It will have you forget the Holocaust in Gaza and try to convince you that US American fascism arrived, fully-formed, with orange foundation and a blond sweep.
It will have you forget that, many decades ago, the US inspired Hitler.
While Europe colonized and exterminated Indigenous peoples from India to the Congo, the US expanded West.
State governments offered bounties for "red skins sent to Purgatory." By 1900, the Indigenous population in what is now the US collapsed from up to 15 million to 237,000.
“I don’t go so far as to think that the only good Indians are the dead Indians, but I believe nine out of every ten are,” Theodore Roosevelt said in 1886. He justified the US genocide against the Native American people as the "pioneer work of civilization in barbarous lands".
Among many acts of settler-colonial barbarism, US colonizers exterminated much of the native bison population — devastating Indigenous communities who depended on them. As we see with the Zionist destruction of native Palestinian olive trees, the eradication of the conditions for indigenous life is central to the settler-colonial playbook.
The US doctrine of "manifest destiny" — the idea that the US had a divine right to expand West, and, by implication, exterminate those who stood in its way — was indistinguishable from the later German doctrine of "lebensraum", which sought to replicate that model in the East.
It is no surprise that Germany's killing fields in the "Wild East" resembled those of the US in the "Wild West". Hitler admired, he said, how the US had “gunned down the millions of Redskins to a few hundred thousand, and now keep[s] the modest remnant under observation in a cage.”
But the comparisons run deeper. As James Q. Whiteman documented extensively in Hitler's American Model, German jurists and lawmakers spent considerable time studying US race laws. Jim Crow became foundational for the Nuremberg Race Laws adoped by Germany in the 1930s.
Colonialism was long recognized as the rotten seed from which fascism sprouted.
After Mussolini’s invasion of Ethiopia in 1935, which exterminated nearly 300,000 people, George Padmore wrote that “the Colonies are the breeding ground for the type of fascist mentality which is being let loose in Europe today”.
That analysis would echo in the later writings of thinkers like Frantz Fanon and Aimé Césaire, who wrote that Hitler’s real crime in the eyes of “civilised” Europe was “that he applied to Europe colonialist procedures which until then had been reserved exclusively for the Arabs of Algeria, the ‘coolies’ of India, and the ‘n*****'s’ of Africa”.
Colonialism was not simply a project of sadistic violence. It followed the logic of primitive accumulation — the capture of land and the plunder of its resources required the expulsion, demobilization and often extermination of those who might defend it.

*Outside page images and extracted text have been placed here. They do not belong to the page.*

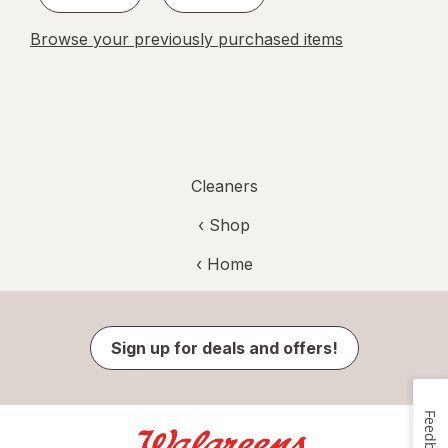
Browse your previously purchased items
Cleaners
‹ Shop
‹ Home
Sign up for deals and offers!
Feedback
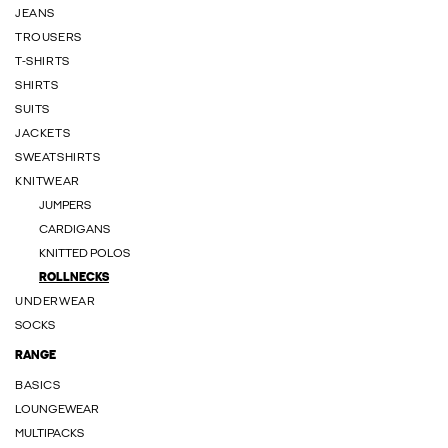
JEANS
TROUSERS
T-SHIRTS
SHIRTS
SUITS
JACKETS
SWEATSHIRTS
KNITWEAR
JUMPERS
CARDIGANS
KNITTED POLOS
ROLLNECKS
UNDERWEAR
SOCKS
RANGE
BASICS
LOUNGEWEAR
MULTIPACKS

In this way, fascism is symbiotically linked with capitalism. It emerges, as V.I. Lenin argued, from capitalism's decay — as a desperate attempt by the ruling class to overcome the contradictions of capitalism through extreme violence.
For that reason, fascism also represents the convergence of corporations with the state — the reduction of the capitalist state to its primary class function, the defence of private property. This is why Mussolini though "corporatism" would be a more appropriate term than "fascism". In the US, that convergence runs deep.

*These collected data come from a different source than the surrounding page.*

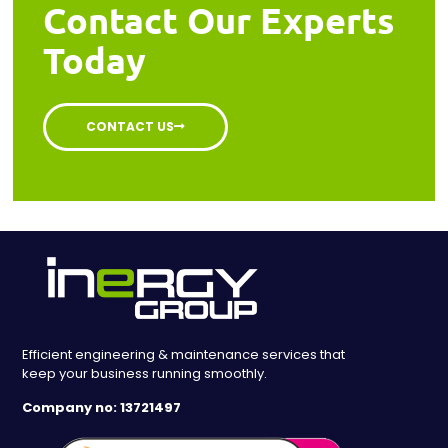
Contact Our Experts
Today
CONTACT US
Efficient engineering & maintenance services that
keep your business running smoothly.
Company no: 13721497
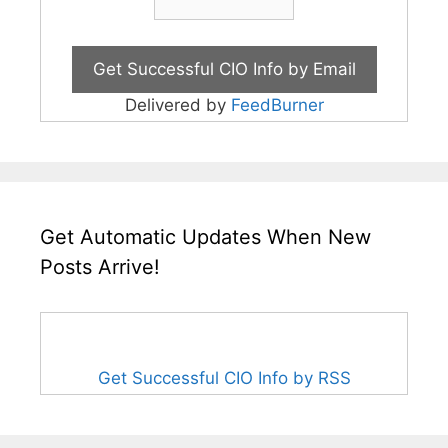
Delivered by
FeedBurner
Get Automatic Updates When New
Posts Arrive!
Get Successful CIO Info by RSS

With the consolidation of Western imperialism after WWII, the crisis of capitalism became global — and the instruments of reaction did, too.
As European fascism was formally defeated, the US and Western Europe moved quickly to salvage the pieces. Institutions like NATO, the CIA, NED, USAID, and others emerged over time as instruments that nurtured and cultivated reactionary forces around the world to prevent the emergence of progressive and emancipatory political projects.
From 1949, for example, the US led a covert project to support reactionaries and Nazi-collaborators in Ukraine, Belarus, Poland and the Baltics. It hoped to form a violent insurgency against the Soviet Union within these territories, while building a reactionary bloc among their emigres living in the US, Canada and Western Europe.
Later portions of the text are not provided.